(Excerpts from a dataset)
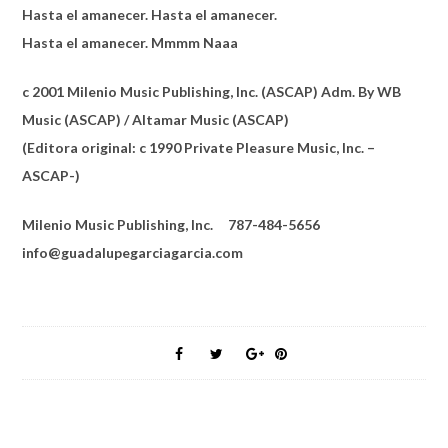
Hasta el amanecer. Hasta el amanecer.
Hasta el amanecer. Mmmm Naaa
c 2001 Milenio Music Publishing, Inc. (ASCAP) Adm. By WB
Music (ASCAP) / Altamar Music (ASCAP)
(Editora original: c 1990 Private Pleasure Music, Inc. –
ASCAP-)
Milenio Music Publishing, Inc. 787-484-5656
info@guadalupegarciagarcia.com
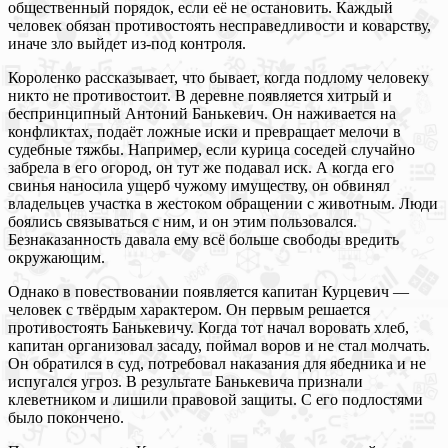
общественный порядок, если её не остановить. Каждый
человек обязан противостоять несправедливости и коварству,
иначе зло выйдет из-под контроля.
Короленко рассказывает, что бывает, когда подлому человеку
никто не противостоит. В деревне появляется хитрый и
беспринципный Антоний Банькевич. Он наживается на
конфликтах, подаёт ложные иски и превращает мелочи в
судебные тяжбы. Например, если курица соседей случайно
забрела в его огород, он тут же подавал иск. А когда его
свинья наносила ущерб чужому имуществу, он обвинял
владельцев участка в жестоком обращении с животным. Люди
боялись связываться с ним, и он этим пользовался.
Безнаказанность давала ему всё больше свободы вредить
окружающим.
Однако в повествовании появляется капитан Курцевич —
человек с твёрдым характером. Он первым решается
противостоять Банькевичу. Когда тот начал воровать хлеб,
капитан организовал засаду, поймал воров и не стал молчать.
Он обратился в суд, потребовал наказания для ябедника и не
испугался угроз. В результате Банькевича признали
клеветником и лишили правовой защиты. С его подлостями
было покончено.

■ Work order ■
Go through the entries above and print each one exactly, minus the pictures.

■ Result ■
Hasta el amanecer. Hasta el amanecer.
Hasta el amanecer. Mmmm Naaa
c 2001 Milenio Music Publishing, Inc. (ASCAP) Adm. By WB
Music (ASCAP) / Altamar Music (ASCAP)
(Editora original: c 1990 Private Pleasure Music, Inc. –
ASCAP-)
Milenio Music Publishing, Inc. 787-484-5656
info@guadalupegarciagarcia.com
общественный порядок, если её не остановить. Каждый
человек обязан противостоять несправедливости и коварству,
иначе зло выйдет из-под контроля.
Короленко рассказывает, что бывает, когда подлому человеку
никто не противостоит. В деревне появляется хитрый и
беспринципный Антоний Банькевич. Он наживается на
конфликтах, подаёт ложные иски и превращает мелочи в
судебные тяжбы. Например, если курица соседей случайно
забрела в его огород, он тут же подавал иск. А когда его
свинья наносила ущерб чужому имуществу, он обвинял
владельцев участка в жестоком обращении с животным. Люди
боялись связываться с ним, и он этим пользовался.
Безнаказанность давала ему всё больше свободы вредить
окружающим.
Однако в повествовании появляется капитан Курцевич —
человек с твёрдым характером. Он первым решается
противостоять Банькевичу. Когда тот начал воровать хлеб,
капитан организовал засаду, поймал воров и не стал молчать.
Он обратился в суд, потребовал наказания для ябедника и не
испугался угроз. В результате Банькевича признали
клеветником и лишили правовой защиты. С его подлостями
было покончено.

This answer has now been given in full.